The next stop was the village of Arrazola, where we watched people carve and paint animal figures (alebrijes) made from copal wood.
Alebrijes are painted with tiny geometric designs. The nice ones are quite expensive.
These women have branched out into shoes.
Next stop, the 16th-century Basilica of Cuilapan, a Dominican monastery that was abandoned, for reasons unknown, before it was completed.
Our last stop was the town of San Bartolo Coyotepec, famous for black pottery. In the 1950s, Doña Rosa discovered a technique to make the clay turn black and shiny after firing. Her grandson gave us a demonstration on the pre-Columbian gourd pottery wheel they still use.
The firing technique that makes the clay turn black also makes the finished products more brittle, so they are mainly decorative items, such as these beautiful figurines. They are surprisingly inexpensive, but we didn't buy anything for fear of not getting it home in one piece.
Back in Oaxaca City, we had my favorite Oaxacan food: tlayudas! A thin, crispy (baked, not fried) corn tortilla topped with black beans, cheese, and your choice of meat or vegetables. Addicting!
The quaint Los Arquitos neighborhood is tucked around an old stone aqueduct.

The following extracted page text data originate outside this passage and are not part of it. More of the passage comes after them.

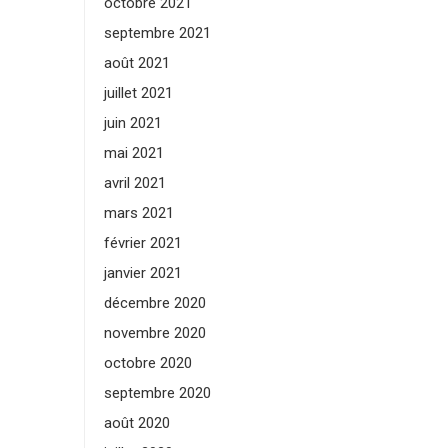
octobre 2021
septembre 2021
août 2021
juillet 2021
juin 2021
mai 2021
avril 2021
mars 2021
février 2021
janvier 2021
décembre 2020
novembre 2020
octobre 2020
septembre 2020
août 2020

The 17th-century Baroque Basílica de Nuestra Señora de la Soledad is the most important religious site in the state of Oaxaca.
The Virgin of Solitude (Soledad) is Oaxaca's patron saint. On her head is a solid gold crown with 600 diamonds (actually a replica - robbers stole the original in the 1980s).
The grounds of the lushly restored Santa Catalina Convent, now the Hotel Quinta Real.
Traditional clothing displayed at the Huizache artist's cooperative.
This blues-rock band entertained folks in a plaza near the zocalo every night.
A posse of sweepers keeps the city streets amazingly clean.
The beautiful Macedonio Alcala Theater.
Mexican hot chocolate is to die for! Rich and frothy, with hints of cinnamon, vanilla, and maybe more.
Mexicans are very cognizant of hygiene, as evidenced by the ubiquitous handwashing signs, and the anti-bacterial gel on eatery tables.
One day we ventured out to the weekly market in the nearby town of Etla. I was hoping to see women in traditional clothing, but didn't see any. I did see these beautiful plants for sale.
Mystery vegetable packs in the Etla market.
Grant felt right at home in the tool section of the Etla market.
Back in the city, we had tasty tacos at this zocalo stand before heading back to our hotel to pack for our early flight the next day. Goodbye Oaxaca!